4-5 登板<リリーフ>、ドラゴンフォース
『ドラゴン!!』
カートリッジが喋った。
「なんだ、これ」
「それは……聞いた事あんで。伝説の装備や」
アクト同様に呆気に取られていた魔王が言った。
「実在したのか……ほんまか」
「なんですコレ」
「あんさんが鑑定した通りやねん。人間化のブレスレット。魔物が使うと人間になれるって聞いたことあんで」
「……」
アクトはそれを聞いて考える。
いや、人間化というか、これは、何か別なのではないかと。
何故そう思うかと言えば簡単で、アクトは似たような、いや、全く形状は違うし、仕組みも違うのだが、それでも似ていると言いたくなるような物を見た事があった。
元の世界で。主に、家電量販店や、デパートで。
「………………えーーーーーーーい!!ままよ!!」
アクトは過ぎる考えを振り払いながら、ヤケクソになった。このまま何もしなければジリ貧である。自分が何かをしなければならない。
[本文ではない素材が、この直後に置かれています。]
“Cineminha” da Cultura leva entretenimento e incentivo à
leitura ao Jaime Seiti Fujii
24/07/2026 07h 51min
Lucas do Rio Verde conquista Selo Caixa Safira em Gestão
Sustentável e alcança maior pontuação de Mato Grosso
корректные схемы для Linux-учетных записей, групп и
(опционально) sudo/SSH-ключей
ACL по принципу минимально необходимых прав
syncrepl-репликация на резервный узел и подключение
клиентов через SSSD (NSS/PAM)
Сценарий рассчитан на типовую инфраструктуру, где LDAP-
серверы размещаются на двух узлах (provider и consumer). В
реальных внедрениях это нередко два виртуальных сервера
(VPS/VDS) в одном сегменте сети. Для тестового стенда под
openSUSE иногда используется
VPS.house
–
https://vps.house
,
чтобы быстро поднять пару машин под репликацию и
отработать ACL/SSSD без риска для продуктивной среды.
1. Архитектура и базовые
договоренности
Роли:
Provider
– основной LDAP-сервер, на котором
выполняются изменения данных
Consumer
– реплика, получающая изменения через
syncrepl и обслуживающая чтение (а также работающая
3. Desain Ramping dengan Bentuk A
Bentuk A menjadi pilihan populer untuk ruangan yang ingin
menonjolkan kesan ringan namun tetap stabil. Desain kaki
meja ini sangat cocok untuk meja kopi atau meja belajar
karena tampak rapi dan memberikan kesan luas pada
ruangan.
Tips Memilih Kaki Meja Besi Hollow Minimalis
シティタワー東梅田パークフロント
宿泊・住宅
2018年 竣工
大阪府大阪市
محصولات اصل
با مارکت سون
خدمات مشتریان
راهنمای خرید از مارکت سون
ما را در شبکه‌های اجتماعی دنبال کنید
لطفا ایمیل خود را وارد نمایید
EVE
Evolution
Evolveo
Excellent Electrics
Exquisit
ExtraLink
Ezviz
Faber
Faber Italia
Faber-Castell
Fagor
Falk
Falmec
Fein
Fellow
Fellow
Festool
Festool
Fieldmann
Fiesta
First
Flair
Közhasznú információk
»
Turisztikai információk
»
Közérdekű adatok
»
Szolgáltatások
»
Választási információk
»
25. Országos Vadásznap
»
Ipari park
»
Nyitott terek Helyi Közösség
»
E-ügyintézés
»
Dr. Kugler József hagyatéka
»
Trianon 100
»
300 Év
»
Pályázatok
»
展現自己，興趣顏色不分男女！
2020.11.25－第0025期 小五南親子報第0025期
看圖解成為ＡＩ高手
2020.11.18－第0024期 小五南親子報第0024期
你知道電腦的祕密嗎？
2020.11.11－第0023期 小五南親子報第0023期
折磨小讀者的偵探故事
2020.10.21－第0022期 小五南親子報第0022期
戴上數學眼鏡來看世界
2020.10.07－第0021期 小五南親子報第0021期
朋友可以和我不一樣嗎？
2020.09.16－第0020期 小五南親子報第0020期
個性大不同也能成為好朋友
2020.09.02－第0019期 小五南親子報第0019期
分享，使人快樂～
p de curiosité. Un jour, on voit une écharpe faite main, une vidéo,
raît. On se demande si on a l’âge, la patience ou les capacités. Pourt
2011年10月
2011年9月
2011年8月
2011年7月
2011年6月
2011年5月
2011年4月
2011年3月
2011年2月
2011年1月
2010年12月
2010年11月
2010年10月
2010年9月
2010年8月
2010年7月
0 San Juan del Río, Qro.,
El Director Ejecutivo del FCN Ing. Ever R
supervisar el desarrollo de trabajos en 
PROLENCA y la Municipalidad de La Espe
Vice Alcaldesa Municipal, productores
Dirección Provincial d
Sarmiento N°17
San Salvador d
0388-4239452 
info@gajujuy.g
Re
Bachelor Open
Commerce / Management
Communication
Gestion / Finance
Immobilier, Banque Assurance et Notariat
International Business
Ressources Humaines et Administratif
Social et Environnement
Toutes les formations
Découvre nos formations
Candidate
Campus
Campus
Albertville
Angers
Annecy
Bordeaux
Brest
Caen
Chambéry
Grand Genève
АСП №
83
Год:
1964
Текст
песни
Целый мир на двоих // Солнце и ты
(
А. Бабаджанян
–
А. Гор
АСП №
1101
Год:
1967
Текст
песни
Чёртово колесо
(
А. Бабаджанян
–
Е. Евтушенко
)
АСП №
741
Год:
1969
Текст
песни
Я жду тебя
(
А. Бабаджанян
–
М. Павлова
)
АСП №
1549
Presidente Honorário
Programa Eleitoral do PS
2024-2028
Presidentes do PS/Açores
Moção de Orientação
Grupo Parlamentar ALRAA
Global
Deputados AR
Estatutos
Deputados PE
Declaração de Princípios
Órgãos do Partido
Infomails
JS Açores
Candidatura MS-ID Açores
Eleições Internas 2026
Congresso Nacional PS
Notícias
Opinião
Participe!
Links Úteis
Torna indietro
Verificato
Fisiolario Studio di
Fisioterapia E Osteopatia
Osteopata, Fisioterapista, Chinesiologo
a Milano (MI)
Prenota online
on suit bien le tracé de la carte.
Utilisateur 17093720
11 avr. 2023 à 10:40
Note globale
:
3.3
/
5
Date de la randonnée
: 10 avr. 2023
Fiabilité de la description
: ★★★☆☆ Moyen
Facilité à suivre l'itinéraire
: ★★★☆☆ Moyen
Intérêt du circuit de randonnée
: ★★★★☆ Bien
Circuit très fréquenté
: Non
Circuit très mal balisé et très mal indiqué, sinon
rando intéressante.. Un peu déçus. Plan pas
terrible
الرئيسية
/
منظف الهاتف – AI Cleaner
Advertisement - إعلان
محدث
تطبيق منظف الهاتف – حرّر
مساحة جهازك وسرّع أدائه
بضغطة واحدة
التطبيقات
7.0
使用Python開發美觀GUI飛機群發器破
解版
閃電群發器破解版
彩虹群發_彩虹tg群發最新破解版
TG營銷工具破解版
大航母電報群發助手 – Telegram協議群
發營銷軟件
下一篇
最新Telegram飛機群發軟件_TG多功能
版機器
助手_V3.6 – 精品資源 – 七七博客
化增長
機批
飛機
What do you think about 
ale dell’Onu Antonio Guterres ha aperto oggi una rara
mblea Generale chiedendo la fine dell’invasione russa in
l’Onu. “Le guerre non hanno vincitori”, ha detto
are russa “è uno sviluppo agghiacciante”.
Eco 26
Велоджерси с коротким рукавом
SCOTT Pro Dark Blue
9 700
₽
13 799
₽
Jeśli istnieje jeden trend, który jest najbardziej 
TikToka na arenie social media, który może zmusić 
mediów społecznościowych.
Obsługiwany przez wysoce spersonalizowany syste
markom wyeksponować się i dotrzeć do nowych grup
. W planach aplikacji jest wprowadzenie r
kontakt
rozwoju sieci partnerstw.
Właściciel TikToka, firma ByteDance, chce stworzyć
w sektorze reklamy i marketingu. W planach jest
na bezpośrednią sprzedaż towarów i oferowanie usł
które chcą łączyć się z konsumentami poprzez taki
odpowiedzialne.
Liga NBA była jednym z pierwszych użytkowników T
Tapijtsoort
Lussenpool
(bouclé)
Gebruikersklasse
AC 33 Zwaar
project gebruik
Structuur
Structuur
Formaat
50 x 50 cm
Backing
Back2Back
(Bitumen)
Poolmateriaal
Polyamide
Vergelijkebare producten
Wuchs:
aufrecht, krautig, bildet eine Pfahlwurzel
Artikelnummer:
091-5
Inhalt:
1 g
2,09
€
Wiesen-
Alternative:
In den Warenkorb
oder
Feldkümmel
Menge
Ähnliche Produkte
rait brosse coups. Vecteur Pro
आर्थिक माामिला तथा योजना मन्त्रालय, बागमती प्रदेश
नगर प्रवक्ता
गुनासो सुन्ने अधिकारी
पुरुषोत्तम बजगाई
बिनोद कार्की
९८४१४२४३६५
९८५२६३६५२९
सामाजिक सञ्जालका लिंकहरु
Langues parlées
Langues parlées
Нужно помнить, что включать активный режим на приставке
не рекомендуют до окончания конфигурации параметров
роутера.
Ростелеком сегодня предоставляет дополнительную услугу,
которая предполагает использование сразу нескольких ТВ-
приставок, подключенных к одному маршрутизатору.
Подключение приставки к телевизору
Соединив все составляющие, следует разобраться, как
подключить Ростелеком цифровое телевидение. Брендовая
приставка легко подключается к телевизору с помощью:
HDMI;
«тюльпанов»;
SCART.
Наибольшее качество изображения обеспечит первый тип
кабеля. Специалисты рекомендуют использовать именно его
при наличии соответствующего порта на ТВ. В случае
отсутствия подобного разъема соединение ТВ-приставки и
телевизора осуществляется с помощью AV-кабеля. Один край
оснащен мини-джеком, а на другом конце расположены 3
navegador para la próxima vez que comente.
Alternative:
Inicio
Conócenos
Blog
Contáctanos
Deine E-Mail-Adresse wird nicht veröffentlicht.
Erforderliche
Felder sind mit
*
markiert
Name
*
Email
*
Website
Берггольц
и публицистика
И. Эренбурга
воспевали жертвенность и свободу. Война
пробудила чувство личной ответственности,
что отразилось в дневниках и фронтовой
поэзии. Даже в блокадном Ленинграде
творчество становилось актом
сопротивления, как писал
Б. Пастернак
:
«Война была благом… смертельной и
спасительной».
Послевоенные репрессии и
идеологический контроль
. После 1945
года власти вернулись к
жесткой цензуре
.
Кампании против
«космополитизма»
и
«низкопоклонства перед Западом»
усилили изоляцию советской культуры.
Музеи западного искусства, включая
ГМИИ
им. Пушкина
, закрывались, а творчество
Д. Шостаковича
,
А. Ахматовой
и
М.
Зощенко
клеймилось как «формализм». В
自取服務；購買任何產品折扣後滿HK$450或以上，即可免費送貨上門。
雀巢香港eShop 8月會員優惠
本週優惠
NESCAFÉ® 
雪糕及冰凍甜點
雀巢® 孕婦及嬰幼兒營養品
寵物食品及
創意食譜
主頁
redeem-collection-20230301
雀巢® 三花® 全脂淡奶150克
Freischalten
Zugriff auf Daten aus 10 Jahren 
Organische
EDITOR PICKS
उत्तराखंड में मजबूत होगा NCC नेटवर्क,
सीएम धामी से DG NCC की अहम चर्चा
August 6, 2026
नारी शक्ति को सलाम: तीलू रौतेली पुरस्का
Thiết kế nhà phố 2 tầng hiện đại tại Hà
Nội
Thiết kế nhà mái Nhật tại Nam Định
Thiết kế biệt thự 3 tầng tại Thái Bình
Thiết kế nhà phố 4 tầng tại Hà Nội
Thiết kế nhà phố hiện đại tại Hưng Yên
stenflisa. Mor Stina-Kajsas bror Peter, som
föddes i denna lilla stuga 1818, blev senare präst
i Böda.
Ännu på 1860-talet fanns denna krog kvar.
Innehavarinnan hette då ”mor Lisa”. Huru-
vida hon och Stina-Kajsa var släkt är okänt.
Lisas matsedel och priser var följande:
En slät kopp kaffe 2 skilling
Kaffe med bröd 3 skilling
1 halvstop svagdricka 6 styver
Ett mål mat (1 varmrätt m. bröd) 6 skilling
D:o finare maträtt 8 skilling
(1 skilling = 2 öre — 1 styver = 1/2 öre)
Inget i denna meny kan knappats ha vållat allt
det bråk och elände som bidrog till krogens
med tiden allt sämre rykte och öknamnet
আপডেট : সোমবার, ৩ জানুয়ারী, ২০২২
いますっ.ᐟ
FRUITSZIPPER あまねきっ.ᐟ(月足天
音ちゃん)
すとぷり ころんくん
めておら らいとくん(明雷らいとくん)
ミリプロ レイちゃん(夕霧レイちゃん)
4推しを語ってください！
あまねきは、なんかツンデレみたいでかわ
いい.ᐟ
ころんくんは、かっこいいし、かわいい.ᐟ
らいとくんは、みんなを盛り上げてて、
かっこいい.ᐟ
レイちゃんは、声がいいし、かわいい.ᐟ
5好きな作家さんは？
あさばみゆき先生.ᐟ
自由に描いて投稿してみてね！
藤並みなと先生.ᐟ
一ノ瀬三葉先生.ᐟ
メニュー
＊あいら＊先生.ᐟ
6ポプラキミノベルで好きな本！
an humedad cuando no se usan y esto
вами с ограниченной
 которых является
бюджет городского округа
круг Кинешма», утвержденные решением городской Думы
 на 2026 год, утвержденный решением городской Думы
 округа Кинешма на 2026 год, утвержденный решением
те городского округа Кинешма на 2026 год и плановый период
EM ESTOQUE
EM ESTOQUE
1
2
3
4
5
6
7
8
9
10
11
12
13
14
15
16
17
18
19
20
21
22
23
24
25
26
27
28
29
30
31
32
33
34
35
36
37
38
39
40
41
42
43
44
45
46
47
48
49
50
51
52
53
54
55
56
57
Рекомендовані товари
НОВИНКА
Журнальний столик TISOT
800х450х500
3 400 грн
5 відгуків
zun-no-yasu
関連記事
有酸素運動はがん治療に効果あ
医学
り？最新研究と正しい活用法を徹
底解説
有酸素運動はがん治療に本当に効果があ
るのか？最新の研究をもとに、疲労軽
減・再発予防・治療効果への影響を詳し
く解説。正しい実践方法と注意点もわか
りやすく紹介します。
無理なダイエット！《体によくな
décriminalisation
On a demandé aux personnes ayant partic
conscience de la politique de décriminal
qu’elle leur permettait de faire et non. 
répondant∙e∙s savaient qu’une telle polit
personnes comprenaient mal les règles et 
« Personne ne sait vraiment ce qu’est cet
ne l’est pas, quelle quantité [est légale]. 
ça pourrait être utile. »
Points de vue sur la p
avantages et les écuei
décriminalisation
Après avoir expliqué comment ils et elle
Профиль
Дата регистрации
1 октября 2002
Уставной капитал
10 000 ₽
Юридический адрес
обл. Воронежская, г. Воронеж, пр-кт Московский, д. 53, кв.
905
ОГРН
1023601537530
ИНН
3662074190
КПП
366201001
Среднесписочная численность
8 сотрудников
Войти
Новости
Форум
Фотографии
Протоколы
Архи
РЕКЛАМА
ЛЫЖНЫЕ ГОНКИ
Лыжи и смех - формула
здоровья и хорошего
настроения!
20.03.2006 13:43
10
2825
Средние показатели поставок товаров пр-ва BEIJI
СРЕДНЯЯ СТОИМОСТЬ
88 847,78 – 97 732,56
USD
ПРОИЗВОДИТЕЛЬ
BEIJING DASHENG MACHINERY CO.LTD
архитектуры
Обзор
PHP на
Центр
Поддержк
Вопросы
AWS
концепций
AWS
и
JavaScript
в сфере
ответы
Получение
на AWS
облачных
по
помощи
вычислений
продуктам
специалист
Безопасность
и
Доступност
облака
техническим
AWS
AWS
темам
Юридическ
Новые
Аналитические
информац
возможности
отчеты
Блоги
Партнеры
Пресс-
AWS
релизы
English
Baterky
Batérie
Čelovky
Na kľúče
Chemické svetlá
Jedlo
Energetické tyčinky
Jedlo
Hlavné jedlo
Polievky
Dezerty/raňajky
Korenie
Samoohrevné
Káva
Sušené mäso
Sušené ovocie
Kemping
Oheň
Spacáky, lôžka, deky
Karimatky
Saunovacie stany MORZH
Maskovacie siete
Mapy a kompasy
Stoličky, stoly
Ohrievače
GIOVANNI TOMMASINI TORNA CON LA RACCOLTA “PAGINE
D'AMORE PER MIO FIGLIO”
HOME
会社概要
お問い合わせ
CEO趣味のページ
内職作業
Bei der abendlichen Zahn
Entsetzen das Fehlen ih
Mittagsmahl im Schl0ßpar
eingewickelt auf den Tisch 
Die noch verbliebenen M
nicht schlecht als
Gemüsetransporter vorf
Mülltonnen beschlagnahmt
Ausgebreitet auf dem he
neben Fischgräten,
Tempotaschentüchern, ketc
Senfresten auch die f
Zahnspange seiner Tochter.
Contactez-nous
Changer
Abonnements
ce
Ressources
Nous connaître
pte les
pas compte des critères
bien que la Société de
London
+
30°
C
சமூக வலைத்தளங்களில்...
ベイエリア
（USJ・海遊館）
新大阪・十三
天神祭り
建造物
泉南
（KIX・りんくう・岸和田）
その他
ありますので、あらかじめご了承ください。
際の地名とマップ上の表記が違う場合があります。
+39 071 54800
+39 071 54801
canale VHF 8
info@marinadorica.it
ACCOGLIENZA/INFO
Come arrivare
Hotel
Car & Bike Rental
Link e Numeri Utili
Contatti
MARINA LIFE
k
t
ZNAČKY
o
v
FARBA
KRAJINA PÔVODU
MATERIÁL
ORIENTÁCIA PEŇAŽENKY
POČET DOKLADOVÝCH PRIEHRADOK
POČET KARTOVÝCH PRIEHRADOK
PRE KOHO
アクトはリリーフカードと書かれたそれのボタンを押した。
『ドラゴン!!』
そしてそのカードを、ブレスレットに装填する。転生前の記憶が、幼少の頃の思い出が彼の体を勝手に動かした。
『リリーフ!!』
すると、ブレスレットの宝石からドラゴンの顔がスライドして出現し、そしてどこからかBGMが流れ出した。
「ああ、もう、こういう奴か!!」
なんでこんな事に!!と心の中で叫びながらも、ブレスレットの宝石を強く押した。
『1番、ドラゴン、アクト・ヴァーディ。』
球場で聞く様なアナウンスが流れ、アクトの肉体がドラゴンへと戻り、そして改めて人間の形を取り、そしてその肉体から何かが飛び出す。服は何故か消えて全身タイツのような状態になっている。
「ビギャァァァァァッ!!」
飛び出したそれはアクトの背中で咆哮を上げた。
それは赤い鱗を模した、ドラゴンの形の鎧のようであった。そしてその形状は、アクトのドラゴン時のそれに酷似していた。
「えっと?これはどうすれば?」
アクトがジロジロとブレスレットを見ると、レバーが一本余っているのを見つけた。それをスライドさせると、宝石とドラゴンの顔が連動するようにスライドし、カードを隠す。
『抽出!!』
カードが完全に隠れたところでブレスレットが叫ぶ。
「え?なんて?」
アクトがブレスレットの方を見る。
『♪燃える炎を身に纏い〜紅蓮の力が湧き上がる〜!』
ブレスレットから響く音、否歌と共に、ドラゴンの鎧がバラバラに別れ、全身タイツとなったアクトへと纏わりつく。
「うわっ、うわっ、痛っ!!いや痛くは無いか!?」
ガチン、ガチンと音を立てて足に、腕に、鎧が装着されていく。
そしてアクトが後ろを振り向くと、ドラゴンの頭がパックリと口を開けている。
「わわわわわわ顔がぁぁぁぁぁ!!」
彼の頭にドラゴンが噛み付く。瞬間、ドラゴンの頭部が鎧となり、アクトの顔へと装着される。
「うへえ……びっくりした」
アクトの驚きを無視するように、ブレスレットは叫ぶ。
『♪ドーラーゴーンフォォォォォォォス!!』
ドラゴンの口にクリアパーツのゴーグルーーバイザーが現れ、アクトの目をを隠す。
「こ、これが伝説の……エクストラクター……!!」
魔王が唖然としながらも恍惚の声を上げる。
そこには、竜の鎧を装備した、アクト・ヴァーディの姿があった。